Cerita ini hanya dipublikasikan di Wattpad!
---
"Kenapa nggak kamu aja Yod yang jadi juru kameranya?" pertanyaan muncul dari bibir Arawinda di tengah-tengah kegiatannya menghabiskan makanan ringan yang beberapa menit lalu disodorkan Puri.
"Iya, jadi kita nggak perlu minta bantuan orang luar." Nilam menimpali.
"Nggak masalah kita minta bantuan orang luar demi kualitas film yang kita buat." Bagas mengeluarkan suaranya. Kekasih Arawinda ini dikenal dengan sikap tenangnya dalam menghadapi sesuatu. "Toh nggak ada larangan juga dari Pak Andi" lanjutnya.
"Kita semua juga udah bilang setuju kan waktu itu ke Adhisti." Zabdan melanjutkan.

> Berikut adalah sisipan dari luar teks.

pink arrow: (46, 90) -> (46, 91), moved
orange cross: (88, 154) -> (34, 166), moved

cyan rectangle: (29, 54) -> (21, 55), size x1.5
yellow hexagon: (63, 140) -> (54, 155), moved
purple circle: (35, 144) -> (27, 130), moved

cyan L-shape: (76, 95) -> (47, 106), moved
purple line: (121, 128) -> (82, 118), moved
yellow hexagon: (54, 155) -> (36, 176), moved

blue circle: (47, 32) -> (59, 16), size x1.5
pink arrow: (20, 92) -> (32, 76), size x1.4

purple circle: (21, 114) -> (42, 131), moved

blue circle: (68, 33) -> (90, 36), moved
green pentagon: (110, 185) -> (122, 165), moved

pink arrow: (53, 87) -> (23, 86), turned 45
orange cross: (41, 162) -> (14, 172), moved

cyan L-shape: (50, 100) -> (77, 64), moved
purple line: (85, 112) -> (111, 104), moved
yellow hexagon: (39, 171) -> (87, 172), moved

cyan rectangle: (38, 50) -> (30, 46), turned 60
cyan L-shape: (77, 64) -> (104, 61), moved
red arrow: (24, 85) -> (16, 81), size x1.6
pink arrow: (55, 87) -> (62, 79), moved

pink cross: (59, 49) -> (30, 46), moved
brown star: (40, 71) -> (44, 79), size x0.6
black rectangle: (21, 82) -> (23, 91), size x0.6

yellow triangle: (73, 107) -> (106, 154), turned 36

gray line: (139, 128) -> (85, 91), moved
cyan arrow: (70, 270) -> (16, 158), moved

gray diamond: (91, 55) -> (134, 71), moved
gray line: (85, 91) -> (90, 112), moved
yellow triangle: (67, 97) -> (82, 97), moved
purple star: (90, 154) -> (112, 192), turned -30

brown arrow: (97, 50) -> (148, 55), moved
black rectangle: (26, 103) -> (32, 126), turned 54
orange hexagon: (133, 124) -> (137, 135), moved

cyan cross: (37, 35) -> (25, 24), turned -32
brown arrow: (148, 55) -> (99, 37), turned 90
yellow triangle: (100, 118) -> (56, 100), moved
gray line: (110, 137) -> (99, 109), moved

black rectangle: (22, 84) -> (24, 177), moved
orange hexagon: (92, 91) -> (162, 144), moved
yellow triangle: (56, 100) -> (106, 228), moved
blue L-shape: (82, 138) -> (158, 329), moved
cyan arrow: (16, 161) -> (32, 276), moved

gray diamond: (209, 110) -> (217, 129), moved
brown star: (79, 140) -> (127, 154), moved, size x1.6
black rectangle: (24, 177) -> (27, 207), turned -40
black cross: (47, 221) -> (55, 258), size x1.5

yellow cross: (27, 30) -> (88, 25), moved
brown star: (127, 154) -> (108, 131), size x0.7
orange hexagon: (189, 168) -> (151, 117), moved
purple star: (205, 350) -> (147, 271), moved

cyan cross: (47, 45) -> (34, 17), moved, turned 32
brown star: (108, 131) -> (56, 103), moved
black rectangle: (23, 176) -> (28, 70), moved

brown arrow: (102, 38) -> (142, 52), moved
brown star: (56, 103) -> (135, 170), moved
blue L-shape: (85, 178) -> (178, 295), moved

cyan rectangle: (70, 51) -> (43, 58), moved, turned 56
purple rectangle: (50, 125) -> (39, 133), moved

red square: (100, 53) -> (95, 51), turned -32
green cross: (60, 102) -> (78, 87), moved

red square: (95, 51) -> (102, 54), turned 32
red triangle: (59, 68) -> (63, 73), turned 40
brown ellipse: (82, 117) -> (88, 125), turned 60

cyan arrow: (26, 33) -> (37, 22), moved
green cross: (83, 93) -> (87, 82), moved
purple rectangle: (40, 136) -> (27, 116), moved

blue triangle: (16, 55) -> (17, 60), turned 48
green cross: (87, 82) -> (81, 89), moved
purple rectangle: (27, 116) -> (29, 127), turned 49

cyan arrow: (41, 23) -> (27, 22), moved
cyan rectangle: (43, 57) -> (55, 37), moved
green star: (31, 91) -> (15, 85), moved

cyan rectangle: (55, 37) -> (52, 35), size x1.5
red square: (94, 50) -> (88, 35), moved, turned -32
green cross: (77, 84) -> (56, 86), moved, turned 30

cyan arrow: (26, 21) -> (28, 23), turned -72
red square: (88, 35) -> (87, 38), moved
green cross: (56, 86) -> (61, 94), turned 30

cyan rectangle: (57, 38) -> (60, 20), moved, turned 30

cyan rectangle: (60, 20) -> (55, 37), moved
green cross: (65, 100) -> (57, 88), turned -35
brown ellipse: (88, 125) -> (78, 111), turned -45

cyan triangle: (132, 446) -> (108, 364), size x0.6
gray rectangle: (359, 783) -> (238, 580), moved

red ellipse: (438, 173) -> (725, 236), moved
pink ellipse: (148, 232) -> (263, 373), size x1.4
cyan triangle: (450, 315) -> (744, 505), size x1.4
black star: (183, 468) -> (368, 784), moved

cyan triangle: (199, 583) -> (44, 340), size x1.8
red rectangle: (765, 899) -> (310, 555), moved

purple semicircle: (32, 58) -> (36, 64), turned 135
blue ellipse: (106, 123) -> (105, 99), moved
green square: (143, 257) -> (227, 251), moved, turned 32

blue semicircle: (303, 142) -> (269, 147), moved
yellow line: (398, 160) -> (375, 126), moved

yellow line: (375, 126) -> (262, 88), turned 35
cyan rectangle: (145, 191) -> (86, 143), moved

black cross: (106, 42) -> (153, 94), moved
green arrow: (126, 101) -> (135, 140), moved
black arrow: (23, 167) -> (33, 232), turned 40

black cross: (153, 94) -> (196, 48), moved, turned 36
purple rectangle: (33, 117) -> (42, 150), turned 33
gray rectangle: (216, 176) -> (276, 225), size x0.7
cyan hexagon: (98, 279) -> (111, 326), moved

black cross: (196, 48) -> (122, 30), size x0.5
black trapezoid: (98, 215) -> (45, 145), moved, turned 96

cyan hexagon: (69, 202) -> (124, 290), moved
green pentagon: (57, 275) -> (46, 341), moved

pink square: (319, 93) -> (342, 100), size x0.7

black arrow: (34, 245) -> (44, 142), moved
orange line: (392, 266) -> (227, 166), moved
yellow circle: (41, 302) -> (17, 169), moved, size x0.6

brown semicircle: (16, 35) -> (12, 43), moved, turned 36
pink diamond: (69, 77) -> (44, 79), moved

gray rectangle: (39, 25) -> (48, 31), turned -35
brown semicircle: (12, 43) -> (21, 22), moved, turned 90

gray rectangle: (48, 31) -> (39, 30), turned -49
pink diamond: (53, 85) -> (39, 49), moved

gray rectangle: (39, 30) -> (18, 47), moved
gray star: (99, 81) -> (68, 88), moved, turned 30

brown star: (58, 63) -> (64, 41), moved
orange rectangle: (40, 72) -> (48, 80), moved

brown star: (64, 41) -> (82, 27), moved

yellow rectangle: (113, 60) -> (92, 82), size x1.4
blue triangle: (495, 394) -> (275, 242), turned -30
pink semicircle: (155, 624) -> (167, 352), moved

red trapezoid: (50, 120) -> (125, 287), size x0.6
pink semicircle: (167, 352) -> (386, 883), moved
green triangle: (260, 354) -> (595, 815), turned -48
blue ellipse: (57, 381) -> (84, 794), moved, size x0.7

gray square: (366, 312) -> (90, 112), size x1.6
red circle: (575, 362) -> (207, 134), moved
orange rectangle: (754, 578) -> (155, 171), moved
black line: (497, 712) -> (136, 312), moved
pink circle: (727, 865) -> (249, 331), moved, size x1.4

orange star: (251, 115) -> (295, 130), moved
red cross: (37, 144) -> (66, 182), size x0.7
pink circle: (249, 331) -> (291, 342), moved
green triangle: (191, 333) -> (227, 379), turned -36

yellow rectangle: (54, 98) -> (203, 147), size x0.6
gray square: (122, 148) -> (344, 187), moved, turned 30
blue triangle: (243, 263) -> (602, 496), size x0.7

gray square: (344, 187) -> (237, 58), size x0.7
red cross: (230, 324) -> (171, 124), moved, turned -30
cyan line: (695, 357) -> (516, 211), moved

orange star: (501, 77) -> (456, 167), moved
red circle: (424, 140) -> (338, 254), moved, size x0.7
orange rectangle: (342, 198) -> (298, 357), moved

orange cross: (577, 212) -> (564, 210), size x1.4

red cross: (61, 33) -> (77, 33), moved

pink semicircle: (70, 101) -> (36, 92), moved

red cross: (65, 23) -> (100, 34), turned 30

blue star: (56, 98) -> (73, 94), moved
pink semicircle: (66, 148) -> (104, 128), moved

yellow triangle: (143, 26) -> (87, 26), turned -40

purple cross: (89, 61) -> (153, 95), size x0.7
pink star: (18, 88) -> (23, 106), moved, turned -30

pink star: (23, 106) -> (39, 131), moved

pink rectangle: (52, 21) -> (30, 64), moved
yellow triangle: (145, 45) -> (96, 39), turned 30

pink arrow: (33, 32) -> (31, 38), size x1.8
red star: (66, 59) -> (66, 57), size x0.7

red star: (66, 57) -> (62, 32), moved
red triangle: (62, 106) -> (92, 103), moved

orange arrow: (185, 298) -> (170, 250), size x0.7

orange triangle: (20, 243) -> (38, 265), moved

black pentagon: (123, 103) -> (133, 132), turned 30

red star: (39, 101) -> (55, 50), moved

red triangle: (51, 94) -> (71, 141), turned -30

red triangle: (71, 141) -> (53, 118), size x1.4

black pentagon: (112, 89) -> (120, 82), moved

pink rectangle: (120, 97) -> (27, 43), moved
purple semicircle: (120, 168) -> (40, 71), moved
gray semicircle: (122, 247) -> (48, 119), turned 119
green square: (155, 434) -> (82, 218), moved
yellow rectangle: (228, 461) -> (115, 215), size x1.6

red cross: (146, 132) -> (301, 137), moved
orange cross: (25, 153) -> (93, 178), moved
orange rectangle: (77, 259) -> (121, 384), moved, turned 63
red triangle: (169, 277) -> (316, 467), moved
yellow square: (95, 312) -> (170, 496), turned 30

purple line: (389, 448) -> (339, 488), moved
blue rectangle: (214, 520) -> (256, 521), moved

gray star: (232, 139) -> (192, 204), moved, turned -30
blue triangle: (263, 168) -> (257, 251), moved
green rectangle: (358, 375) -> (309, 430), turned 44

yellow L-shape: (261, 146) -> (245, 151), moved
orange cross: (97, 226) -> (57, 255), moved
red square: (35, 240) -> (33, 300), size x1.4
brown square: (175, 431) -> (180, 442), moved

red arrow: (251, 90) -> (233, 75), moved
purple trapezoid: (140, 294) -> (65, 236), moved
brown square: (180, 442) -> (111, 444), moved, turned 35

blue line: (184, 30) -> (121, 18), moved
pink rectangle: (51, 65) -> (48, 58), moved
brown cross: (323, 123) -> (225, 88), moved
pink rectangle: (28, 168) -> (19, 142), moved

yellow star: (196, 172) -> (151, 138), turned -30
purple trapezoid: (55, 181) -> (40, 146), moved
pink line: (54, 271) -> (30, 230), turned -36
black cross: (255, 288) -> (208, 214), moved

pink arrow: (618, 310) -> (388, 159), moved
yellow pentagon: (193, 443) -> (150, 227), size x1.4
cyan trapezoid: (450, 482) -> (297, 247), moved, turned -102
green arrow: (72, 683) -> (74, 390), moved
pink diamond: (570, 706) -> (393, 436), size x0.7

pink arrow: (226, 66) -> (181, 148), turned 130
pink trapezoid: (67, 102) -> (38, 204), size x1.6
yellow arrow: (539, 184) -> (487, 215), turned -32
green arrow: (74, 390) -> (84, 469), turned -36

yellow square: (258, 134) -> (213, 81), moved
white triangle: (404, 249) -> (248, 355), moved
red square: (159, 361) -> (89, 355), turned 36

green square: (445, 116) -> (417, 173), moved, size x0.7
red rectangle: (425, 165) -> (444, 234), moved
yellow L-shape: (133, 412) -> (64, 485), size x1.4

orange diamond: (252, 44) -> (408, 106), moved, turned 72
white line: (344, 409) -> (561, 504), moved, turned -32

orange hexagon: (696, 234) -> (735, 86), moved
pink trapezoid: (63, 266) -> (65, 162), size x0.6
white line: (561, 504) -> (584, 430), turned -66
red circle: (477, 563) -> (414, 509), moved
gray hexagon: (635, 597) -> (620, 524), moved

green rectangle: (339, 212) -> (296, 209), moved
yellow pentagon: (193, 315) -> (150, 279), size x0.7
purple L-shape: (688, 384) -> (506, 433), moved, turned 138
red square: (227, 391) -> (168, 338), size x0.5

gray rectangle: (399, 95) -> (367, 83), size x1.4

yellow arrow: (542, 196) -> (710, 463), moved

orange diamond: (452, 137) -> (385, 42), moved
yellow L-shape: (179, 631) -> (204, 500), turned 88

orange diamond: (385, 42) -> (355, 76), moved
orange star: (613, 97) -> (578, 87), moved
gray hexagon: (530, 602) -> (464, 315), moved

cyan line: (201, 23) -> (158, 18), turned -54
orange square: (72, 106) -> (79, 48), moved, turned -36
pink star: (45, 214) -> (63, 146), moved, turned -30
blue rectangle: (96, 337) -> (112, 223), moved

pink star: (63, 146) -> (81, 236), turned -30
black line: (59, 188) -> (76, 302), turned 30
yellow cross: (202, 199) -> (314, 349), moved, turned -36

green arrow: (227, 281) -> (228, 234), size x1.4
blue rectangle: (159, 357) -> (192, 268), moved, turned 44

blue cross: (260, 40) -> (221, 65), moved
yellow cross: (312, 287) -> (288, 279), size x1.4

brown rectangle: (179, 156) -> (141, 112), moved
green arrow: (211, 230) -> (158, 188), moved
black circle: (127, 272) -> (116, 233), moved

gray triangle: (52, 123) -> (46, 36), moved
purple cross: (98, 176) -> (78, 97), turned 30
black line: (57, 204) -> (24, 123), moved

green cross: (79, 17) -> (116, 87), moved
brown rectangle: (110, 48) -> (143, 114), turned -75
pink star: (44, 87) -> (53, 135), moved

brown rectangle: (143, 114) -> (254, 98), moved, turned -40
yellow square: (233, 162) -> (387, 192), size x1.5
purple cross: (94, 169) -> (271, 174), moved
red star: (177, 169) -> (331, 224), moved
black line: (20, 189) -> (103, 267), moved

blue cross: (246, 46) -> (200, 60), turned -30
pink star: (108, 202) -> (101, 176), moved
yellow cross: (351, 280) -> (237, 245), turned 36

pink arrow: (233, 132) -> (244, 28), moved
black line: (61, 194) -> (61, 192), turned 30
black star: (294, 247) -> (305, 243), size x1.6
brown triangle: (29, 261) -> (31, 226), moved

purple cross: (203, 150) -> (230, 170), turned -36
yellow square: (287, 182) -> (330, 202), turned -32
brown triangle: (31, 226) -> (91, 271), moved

"Lagian aku nggak ada pengalaman buat jadi cameraman. Aku punya kamera emang, tapi dipakenya pas acara-acara tertentu. Itu pun dibuat foto aja, bukan dibuat syuting. Ditambah, kita semua kan kurang tahu sudut mana yang bagus buat pengambilan gambarnya."
Yodha mengungkapkan penjelasannya seraya mencuri pandang ke arah Nilam. Dari bahasa tubuh, Puri tahu bahwa Yodha sejak dulu sudah menyimpan rasa ke Nilam. Tapi entah kenapa lelaki itu memilih bertahan dalam diamnya. Jika Nilam jadi perempuan yang peka atau bahkan terlalu peka, dapat dipastikan Nilam akan tahu perasaan Yodha kepadanya. Hanya saja, yah ... Nilam tetap Nilam. Perempuan dengan kepekaannya yang terbilang sedikit.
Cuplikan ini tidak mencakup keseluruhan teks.